“A mesmerizing feminist epic.” ―O, The Oprah Magazine
In her thirteenth year, Kirabo confronts a piercing question that has haunted her childhood: who is my mother? Kirabo has been raised by women in the small Ugandan village of Nattetta―her grandmother, her best friend, and her many aunts―but the absence of her mother follows her like a shadow. Complicating these feelings of abandonment, as Kirabo comes of age she feels the emergence of a mysterious second self, a headstrong and confusing force inside her at odds with her sweet and obedient nature.
Seeking answers, Kirabo begins spending afternoons with Nsuuta, the local witch, trading stories, and learning not only about this force inside her but about the woman who birthed her, who she learns is alive but not ready to meet.

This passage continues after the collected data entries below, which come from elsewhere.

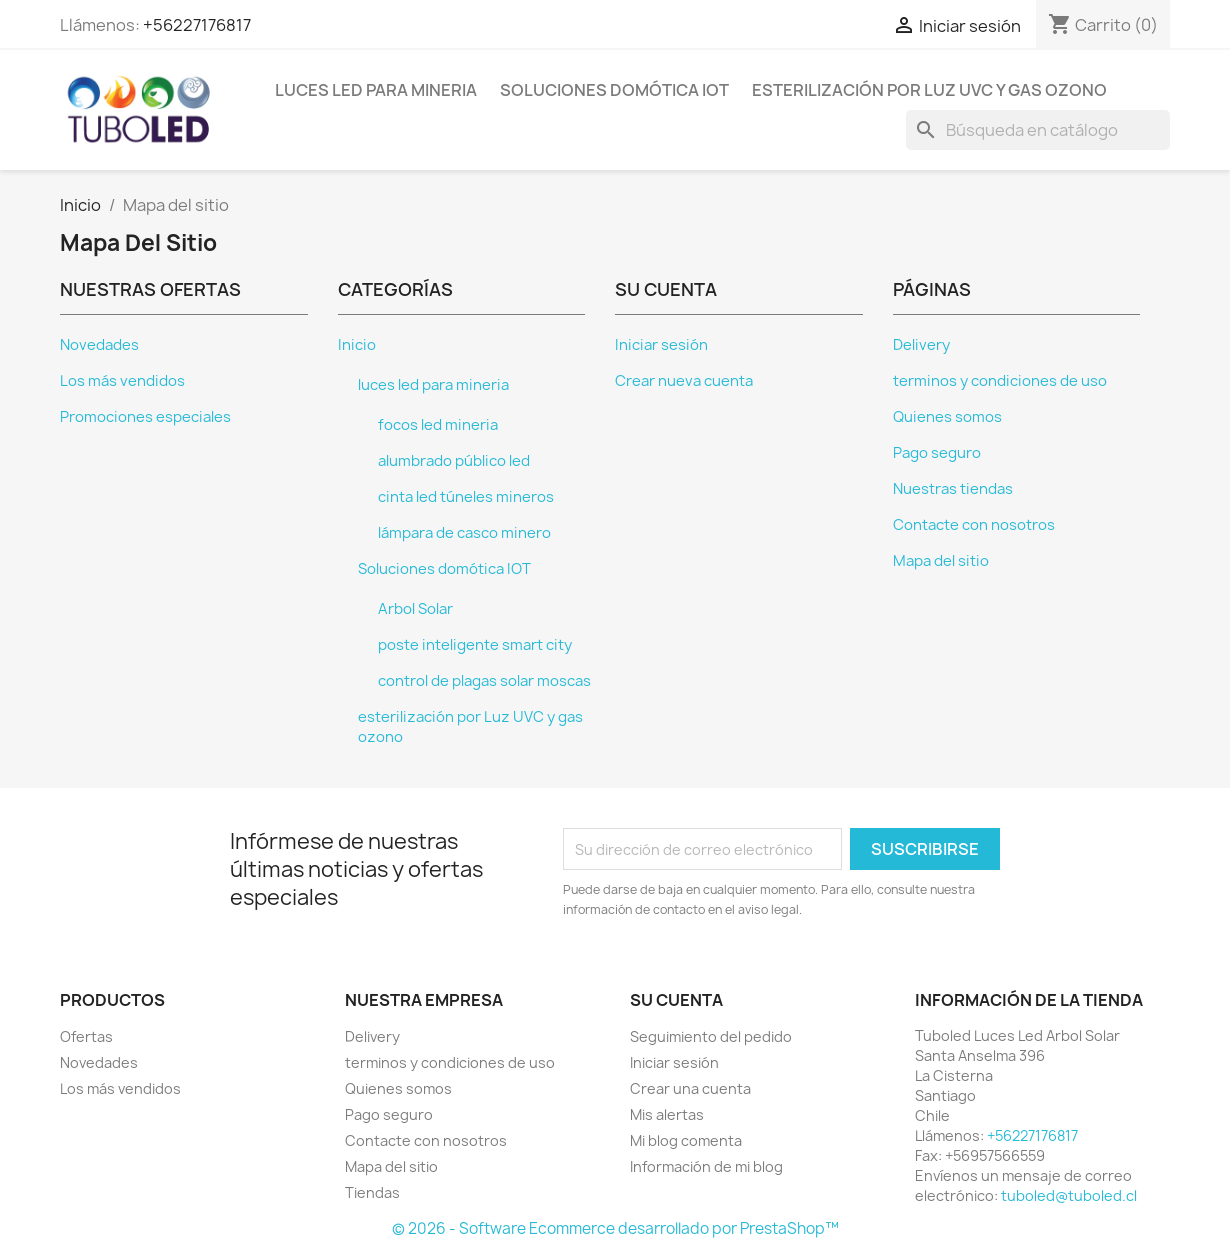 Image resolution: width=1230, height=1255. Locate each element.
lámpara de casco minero (464, 533)
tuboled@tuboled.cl (1069, 1195)
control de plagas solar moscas (484, 681)
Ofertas (86, 1036)
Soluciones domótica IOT (614, 90)
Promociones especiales (145, 417)
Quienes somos (947, 417)
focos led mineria (438, 425)
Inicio (357, 345)
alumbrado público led (454, 461)
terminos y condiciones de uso (1000, 381)
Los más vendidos (122, 381)
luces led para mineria (376, 90)
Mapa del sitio (941, 561)
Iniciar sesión (661, 345)
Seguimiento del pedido (711, 1036)
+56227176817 (197, 25)
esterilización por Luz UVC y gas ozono (929, 90)
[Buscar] (1038, 130)
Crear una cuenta (690, 1088)
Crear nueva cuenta (684, 381)
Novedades (99, 345)
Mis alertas (667, 1114)
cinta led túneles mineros (466, 497)
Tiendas (372, 1192)
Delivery (921, 345)
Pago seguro (937, 453)
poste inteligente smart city (475, 645)
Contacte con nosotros (974, 525)
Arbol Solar (415, 609)
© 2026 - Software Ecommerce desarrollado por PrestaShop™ (615, 1228)
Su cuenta (676, 1000)
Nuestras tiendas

Nsuuta also explains that Kirabo has a streak of the “first woman”―an independent, original state that has been all but lost to women.
Kirabo’s journey to reconcile her rebellious origins, alongside her desire to reconnect with her mother and to honor her family’s expectations, is rich in the folklore of Uganda and an arresting exploration of what it means to be a modern girl in a world that seems determined to silence women. Jennifer Nansubuga Makumbi’s unforgettable novel is a sweeping testament to the true and lasting connections between history, tradition, family, friends, and the promise of a different future.
“This beautifully rendered saga is a riveting deconstruction of social perceptions of women’s abilities and roles.”
Jennifer Nansubuga Makumbi is a recipient of the Windham-Campbell Prize, and her first novel, Kintu, won the Kwani? Manuscript Project Prize in 2013 and was longlisted for the Etisalat Prize in 2014. Her story “Let’s Tell This Story Properly” was the global winner of the 2014 Commonwealth Short Story Prize. Jennifer lives in Manchester, UK, with her husband and son.